Though the timing of the conference I was attending seemed a little odd, even on the pragmatic grounds that people are likely to be away this weekend rather than particularly religious grounds, there were a number of points in the conference which resonated with these themes of fasting and feasting.  One of the papers was on the topic of Jewish settlers in Surinam in the seventeenth century, and the speaker quoted part of the Jewish Passover liturgy (the Haggadah), a set of statements and prayers to be said whilst sharing a symbolic meal (the Seder). The one presiding at the table holds up the matzot, the unleavened bread, and says:

This is the bread of affliction

that our fathers ate in the land of Egypt.

Let all who are hungry, come and eat.

Let all who are needy, come and celebrate Passover.

This moment perhaps anticipates the reshaping of the significance of the Passover effected by Jesus, who, the gospels recount, “took bread” at the Seder table, blessed it and said “Take, eat; this is my body.” The words of the Haggadah also echo older scriptural words such as these:

“Come, all you who are thirsty,

come to the waters;

and you who have no money,

come, buy and eat!

Come, buy wine and milk

without money and without cost.

Why spend money on what is not bread,

and your labour on what does not satisfy?

Listen, listen to me, and eat what is good,

and your soul will delight in the richest of fare.

(Isaiah 55:1-2)

Many of the kinds of resonances I’ve alluded to above can be felt coming through in John Chrysostom’s festival sermon. Enjoy!

The Easter sermon of John Chrysostom

Are there any who are devout lovers of God?
Let them enjoy this beautiful bright festival!

Are there any who are grateful servants?
Let them rejoice and enter into the joy of their Lord!

Are there any weary with fasting?
Let them now receive their wages!

If any have toiled from the first hour,
let them receive their due reward;
If any have come after the third hour,
let him with gratitude join in the Feast!
And he that arrived after the sixth hour,
let him not doubt; for he too shall sustain no loss.
And if any delayed until the ninth hour,
let him not hesitate; but let him come too.
And he who arrived only at the eleventh hour,
let him not be afraid by reason of his delay.
For the Lord is gracious and receives the last even as the first.
He gives rest to him that comes at the eleventh hour,
as well as to him that toiled from the first.

To this one He gives, and upon another He bestows.
He accepts the works as He greets the endeavour.
The deed He honours and the intention He commends.
Let us all enter into the joy of the Lord!
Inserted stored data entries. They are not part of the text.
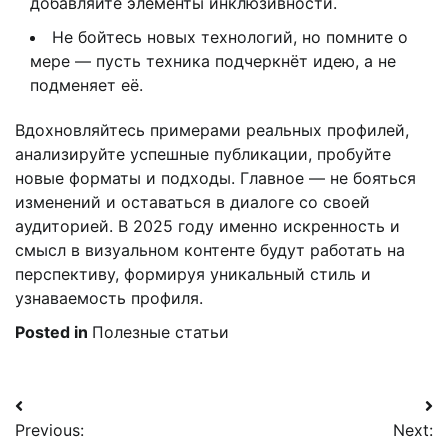
добавляйте элементы инклюзивности.
Не бойтесь новых технологий, но помните о
мере — пусть техника подчеркнёт идею, а не
подменяет её.
Вдохновляйтесь примерами реальных профилей,
анализируйте успешные публикации, пробуйте
новые форматы и подходы. Главное — не бояться
изменений и оставаться в диалоге со своей
аудиторией. В 2025 году именно искренность и
смысл в визуальном контенте будут работать на
перспективу, формируя уникальный стиль и
узнаваемость профиля.
Posted in
Полезные статьи
Навигация
Previous:
Next:
по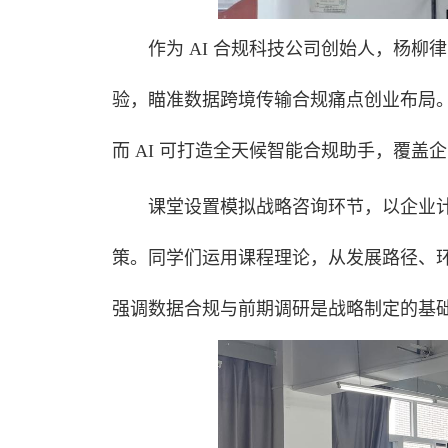
作为 AI 合规科技公司创始人，杨
验，瞄准数据跨境传输合规痛点创业布局
而 AI 可打造全天候智能合规助手，覆
课堂设置模拟战略咨询环节，以企业
策。同学们运用课程理论，从发展路径、
强调数据合规与前期调研是战略制定的基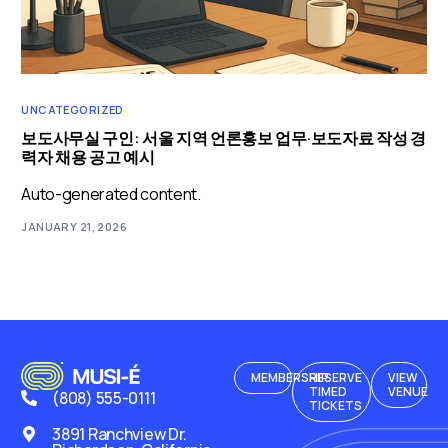
UNCATEGORIZED
보도사무실 구인: 서울 지역 언론홍보 업무·보도자료 작성 경
력자 채용 공고 예시
Auto-generated content.
JANUARY 21, 2026
MEMBERSHIP
RESERVE
VIEW
TIMED
VENUE
(808) 555-0111
TICKETS
3891 Ranchview Dr.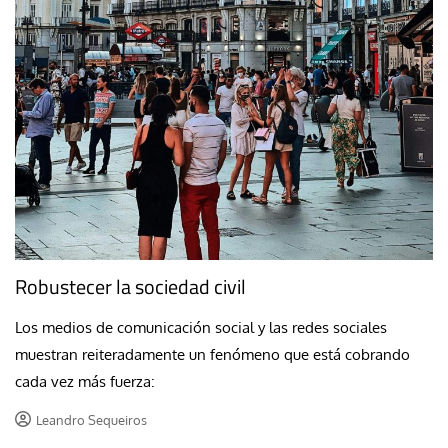
Robustecer la sociedad civil
Los medios de comunicación social y las redes sociales
muestran reiteradamente un fenómeno que está cobrando
cada vez más fuerza:
Leandro Sequeiros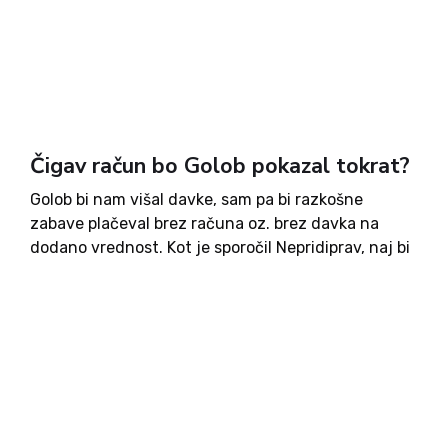
Čigav račun bo Golob pokazal tokrat?
Golob bi nam višal davke, sam pa bi razkošne
zabave plačeval brez računa oz. brez davka na
dodano vrednost. Kot je sporočil Nepridiprav, naj bi
praznovanje rojstnega dne Tine Gaber znašalo
12.000 evrov – Golob bi tako prihranil oz. bolje...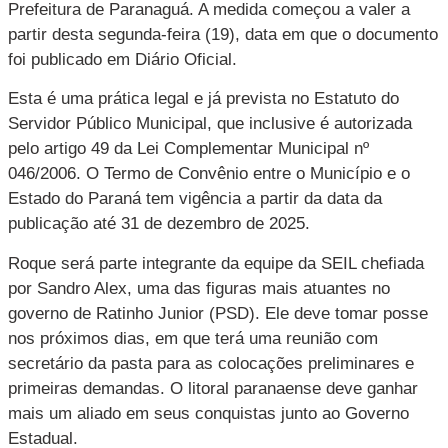
Prefeitura de Paranaguá. A medida começou a valer a
partir desta segunda-feira (19), data em que o documento
foi publicado em Diário Oficial.
Esta é uma prática legal e já prevista no Estatuto do
Servidor Público Municipal, que inclusive é autorizada
pelo artigo 49 da Lei Complementar Municipal nº
046/2006. O Termo de Convênio entre o Município e o
Estado do Paraná tem vigência a partir da data da
publicação até 31 de dezembro de 2025.
Roque será parte integrante da equipe da SEIL chefiada
por Sandro Alex, uma das figuras mais atuantes no
governo de Ratinho Junior (PSD). Ele deve tomar posse
nos próximos dias, em que terá uma reunião com
secretário da pasta para as colocações preliminares e
primeiras demandas. O litoral paranaense deve ganhar
mais um aliado em seus conquistas junto ao Governo
Estadual.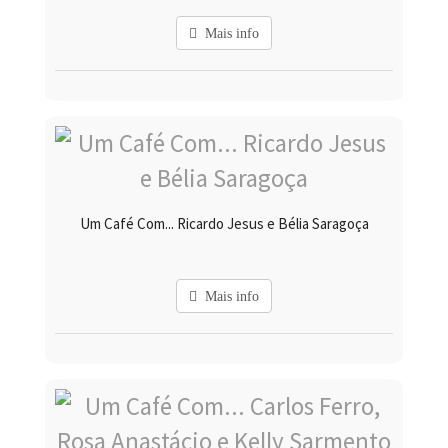
Mais info
Um Café Com... Ricardo Jesus e Bélia Saragoça
Mais info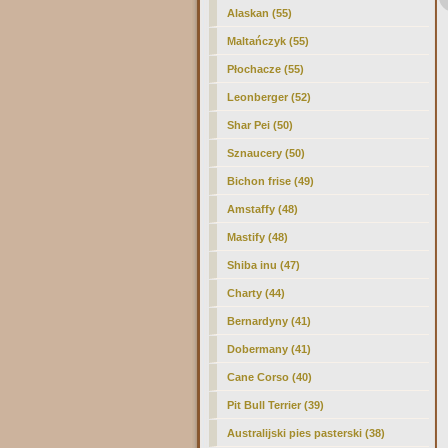
Alaskan (55)
Maltańczyk (55)
Płochacze (55)
Leonberger (52)
Shar Pei (50)
Sznaucery (50)
Bichon frise (49)
Amstaffy (48)
Mastify (48)
Shiba inu (47)
Charty (44)
Bernardyny (41)
Dobermany (41)
Cane Corso (40)
Pit Bull Terrier (39)
Australijski pies pasterski (38)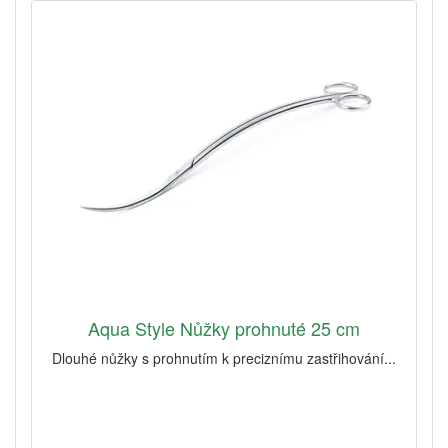
Aqua Style Nůžky prohnuté 25 cm
Dlouhé nůžky s prohnutím k preciznímu zastřihování...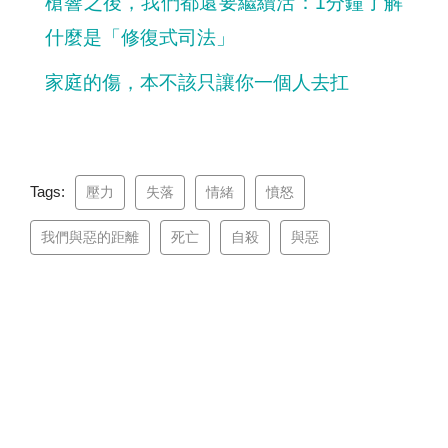
槍響之後，我們都還要繼續活：1分鐘了解
什麼是「修復式司法」
家庭的傷，本不該只讓你一個人去扛
Tags:
壓力
失落
情緒
憤怒
我們與惡的距離
死亡
自殺
與惡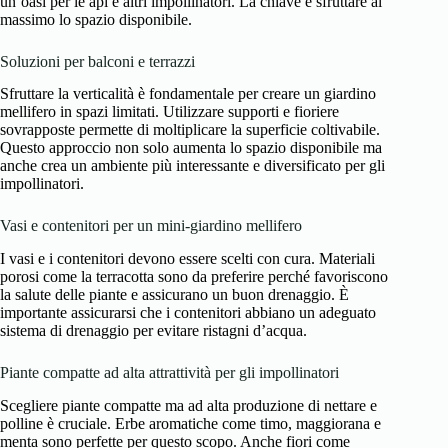
un’oasi per le api e altri impollinatori. La chiave è sfruttare al
massimo lo spazio disponibile.
Soluzioni per balconi e terrazzi
Sfruttare la verticalità è fondamentale per creare un giardino
mellifero in spazi limitati. Utilizzare supporti e fioriere
sovrapposte permette di moltiplicare la superficie coltivabile.
Questo approccio non solo aumenta lo spazio disponibile ma
anche crea un ambiente più interessante e diversificato per gli
impollinatori.
Vasi e contenitori per un mini-giardino mellifero
I vasi e i contenitori devono essere scelti con cura. Materiali
porosi come la terracotta sono da preferire perché favoriscono
la salute delle piante e assicurano un buon drenaggio. È
importante assicurarsi che i contenitori abbiano un adeguato
sistema di drenaggio per evitare ristagni d’acqua.
Piante compatte ad alta attrattività per gli impollinatori
Scegliere piante compatte ma ad alta produzione di nettare e
polline è cruciale. Erbe aromatiche come timo, maggiorana e
menta sono perfette per questo scopo. Anche fiori come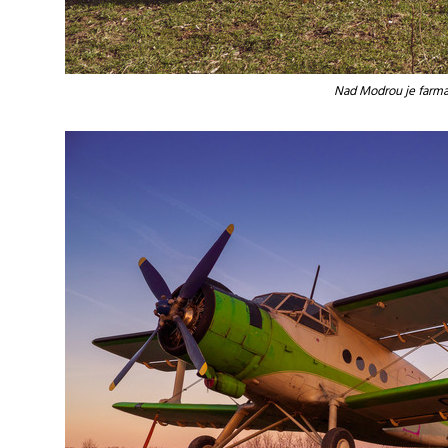
Nad Modrou je farma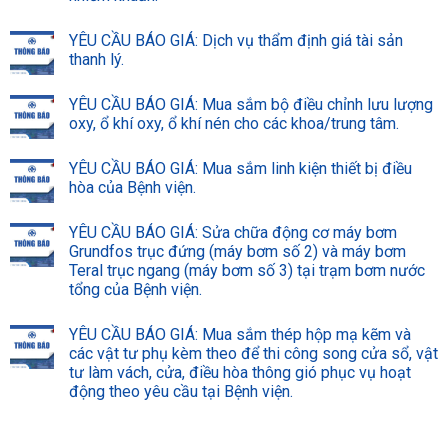
YÊU CẦU BÁO GIÁ: Dịch vụ thẩm định giá tài sản
thanh lý.
YÊU CẦU BÁO GIÁ: Mua sắm bộ điều chỉnh lưu lượng
oxy, ổ khí oxy, ổ khí nén cho các khoa/trung tâm.
YÊU CẦU BÁO GIÁ: Mua sắm linh kiện thiết bị điều
hòa của Bệnh viện.
YÊU CẦU BÁO GIÁ: Sửa chữa động cơ máy bơm
Grundfos trục đứng (máy bơm số 2) và máy bơm
Teral trục ngang (máy bơm số 3) tại trạm bơm nước
tổng của Bệnh viện.
YÊU CẦU BÁO GIÁ: Mua sắm thép hộp mạ kẽm và
các vật tư phụ kèm theo để thi công song cửa sổ, vật
tư làm vách, cửa, điều hòa thông gió phục vụ hoạt
động theo yêu cầu tại Bệnh viện.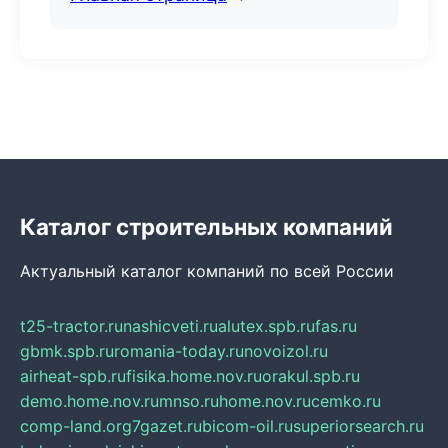
Каталог строительных компаний
Актуальный каталог компаний по всей России
t25-tractor.ru
nashicveti.ru
alutex.spb.ru
fas.ru
gbmk.spb.ru
romania-today.ru
novoizol.ru
airheat-spb.ru
fisika.home.nov.ru
orakul.spb.ru
demo.home.nov.ru
mnso.ru
home.nov.ru
cemko.ru
comp-land.org
7gazet.ru
bicom-oil.ru
superiorsearch.ru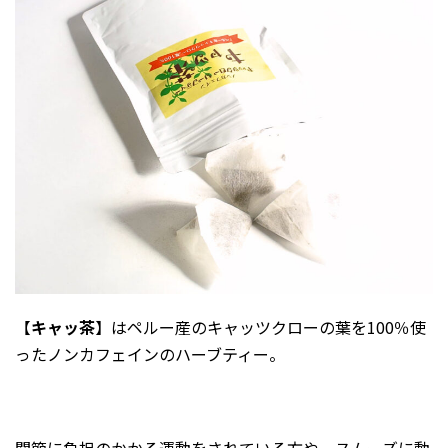
2026年1月
2025年12月
2025年11月
2025年10月
2025年9月
2025年8月
2025年7月
2025年6月
2025年5月
2025年2月
【
キャッ茶
】はペルー産のキャッツクローの葉を100％使
2025年1月
ったノンカフェインのハーブティー。
2024年12月
2024年10月
2024年8月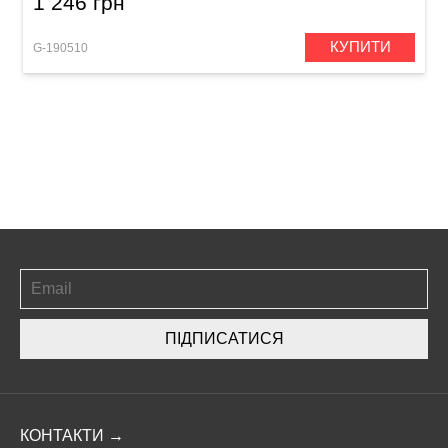
1 246 грн
КУПИТИ
G-190510
ПІДПИСАТИСЯ
КОНТАКТИ →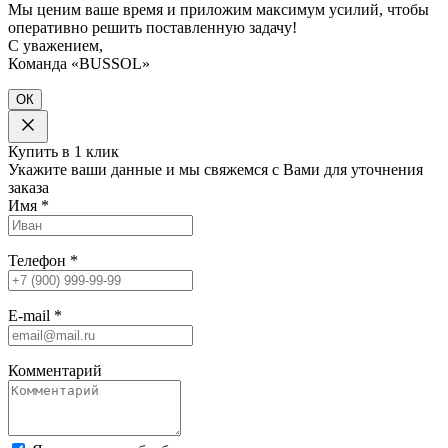
Мы ценим ваше время и приложим максимум усилий, чтобы
оперативно решить поставленную задачу!
С уважением,
Команда «BUSSOL»
ОК
Купить в 1 клик
Укажите ваши данные и мы свяжемся с Вами для уточнения
заказа
Имя
*
Телефон
*
E-mail
*
Комментарий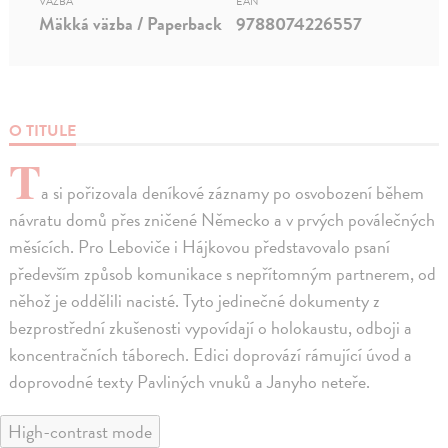
VÄZBA
EAN
Mäkká väzba / Paperback
9788074226557
O TITULE
T
a si pořizovala deníkové záznamy po osvobození během
návratu domů přes zničené Německo a v prvých poválečných
měsících. Pro Leboviče i Hájkovou představovalo psaní
především způsob komunikace s nepřítomným partnerem, od
něhož je oddělili nacisté. Tyto jedinečné dokumenty z
bezprostřední zkušenosti vypovídají o holokaustu, odboji a
koncentračních táborech. Edici doprovází rámující úvod a
doprovodné texty Pavliných vnuků a Janyho neteře.
High-contrast mode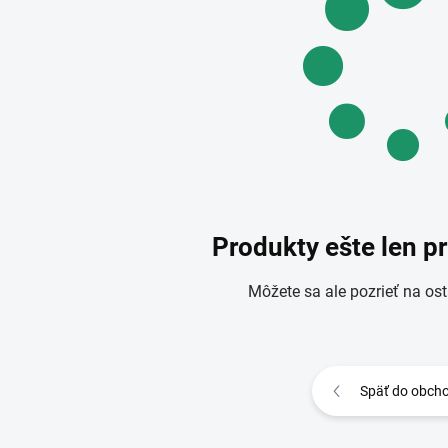
Produkty ešte len p
Môžete sa ale pozrieť na ost
Späť do obch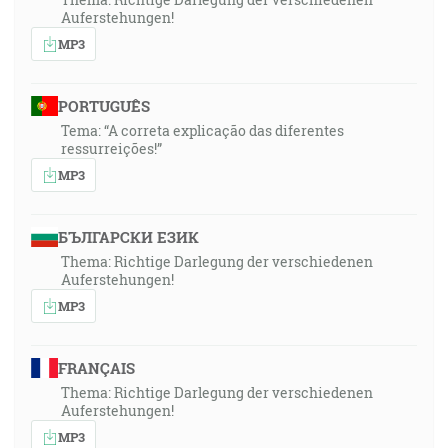
Auferstehungen!
MP3
PORTUGUÊS
Tema: “A correta explicação das diferentes
ressurreições!”
MP3
БЪЛГАРСКИ ЕЗИК
Thema: Richtige Darlegung der verschiedenen
Auferstehungen!
MP3
FRANÇAIS
Thema: Richtige Darlegung der verschiedenen
Auferstehungen!
MP3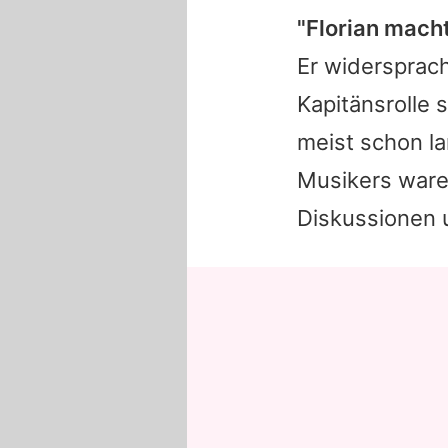
"Florian mach
Er widersprach 
Kapitänsrolle 
meist schon l
Musikers waren
Diskussionen 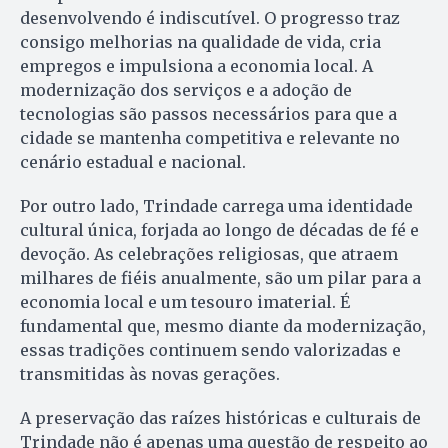
desenvolvendo é indiscutível. O progresso traz
consigo melhorias na qualidade de vida, cria
empregos e impulsiona a economia local. A
modernização dos serviços e a adoção de
tecnologias são passos necessários para que a
cidade se mantenha competitiva e relevante no
cenário estadual e nacional.
Por outro lado, Trindade carrega uma identidade
cultural única, forjada ao longo de décadas de fé e
devoção. As celebrações religiosas, que atraem
milhares de fiéis anualmente, são um pilar para a
economia local e um tesouro imaterial. É
fundamental que, mesmo diante da modernização,
essas tradições continuem sendo valorizadas e
transmitidas às novas gerações.
A preservação das raízes históricas e culturais de
Trindade não é apenas uma questão de respeito ao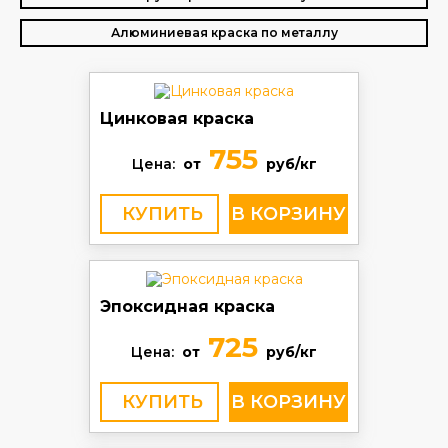
Алюминиевая краска по металлу
Цинковая краска
755
Цена:
от
руб/кг
КУПИТЬ
Эпоксидная краска
725
Цена:
от
руб/кг
КУПИТЬ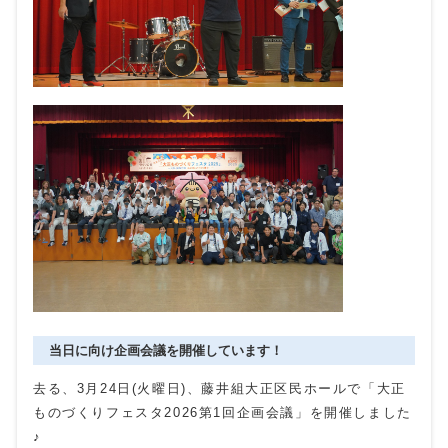
当日に向け企画会議を開催しています！
去る、3月24日(火曜日)、藤井組大正区民ホールで「大正
ものづくりフェスタ2026第1回企画会議」を開催しました
♪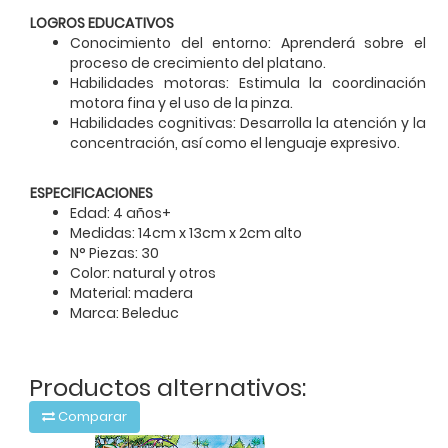
LOGROS EDUCATIVOS
Conocimiento del entorno: Aprenderá sobre el
proceso de crecimiento del platano.
Habilidades motoras: Estimula la coordinación
motora fina y el uso de la pinza.
Habilidades cognitivas: Desarrolla la atención y la
concentración, así como el lenguaje expresivo.
ESPECIFICACIONES
Edad: 4 años+
Medidas: 14cm x 13cm x 2cm alto
N° Piezas: 30
Color: natural y otros
Material: madera
Marca: Beleduc
Productos alternativos:
Comparar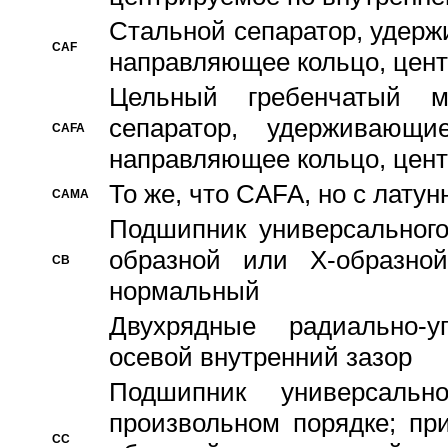
Стальной сепаратор, удерж
CAF
направляющее кольцо, цент
Цельный гребенчатый м
сепаратор, удерживающ
CAFA
направляющее кольцо, цент
То же, что CAFA, но с лату
CAMA
Подшипник универсального
образной или Х-образно
CB
нормальный
Двухрядные радиально-
осевой внутренний зазор
Подшипник универсальн
произвольном порядке; пр
CC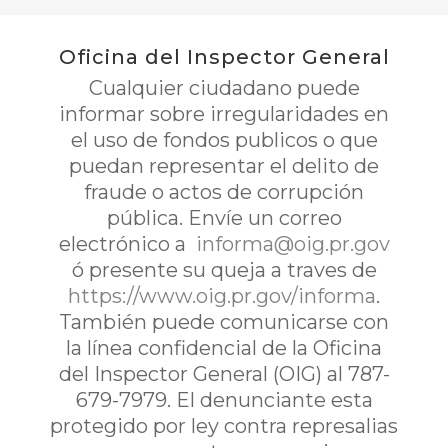
Oficina del Inspector General
Cualquier ciudadano puede
informar sobre irregularidades en
el uso de fondos publicos o que
puedan representar el delito de
fraude o actos de corrupción
pública. Envíe un correo
electrónico a
informa@oig.pr.gov
ó presente su queja a traves de
https://www.oig.pr.gov/informa
.
También puede comunicarse con
la línea confidencial de la Oficina
del Inspector General (OIG) al 787-
679-7979. El denunciante esta
protegido por ley contra represalias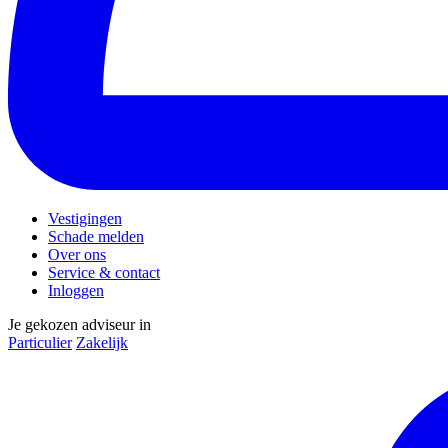
Vestigingen
Schade melden
Over ons
Service & contact
Inloggen
Je gekozen adviseur in
Particulier
Zakelijk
First and last alike receive your reward;
rich and poor, rejoice together!
Sober and slothful, celebrate the day!
You that have kept the fast, and you that have not,
rejoice today for the Table is richly laden!

Feast royally on it, the calf is a fatted one.
Let no one go away hungry. Partake, all, of the cup of faith.
Enjoy all the riches of His goodness!

Let no one grieve at his poverty,
for the universal kingdom has been revealed.

Let no one mourn that he has fallen again and again;
for forgiveness has risen from the grave.

Let no one fear death, for the Death of our Saviour has set us free.
He has destroyed it by enduring it.
He destroyed Hell when He descended into it.
He put it into an uproar even as it tasted of His flesh.

Isaiah foretold this when he said,
“You, O Hell, have been troubled by encountering Him below.”
Hell was in an uproar because it was done away with.
It was in an uproar because it is mocked.
It was in an uproar, for it is destroyed.
It is in an uproar, for it is annihilated.
It is in an uproar, for it is now made captive.

Hell took a body, and discovered God.
It took earth, and encountered Heaven.
It took what it saw, and was overcome by what it did not see.

O death, where is thy sting?
O Hell, where is thy victory?

Christ is Risen, and you, O death, are annihilated!
Christ is Risen, and the evil ones are cast down!
Christ is Risen, and the angels rejoice!
Christ is Risen, and life is liberated!

Christ is Risen, and the tomb is emptied of its dead;
for Christ having risen from the dead,
is become the first-fruits of those who have fallen asleep.

To Him be Glory and Power forever and ever. Amen!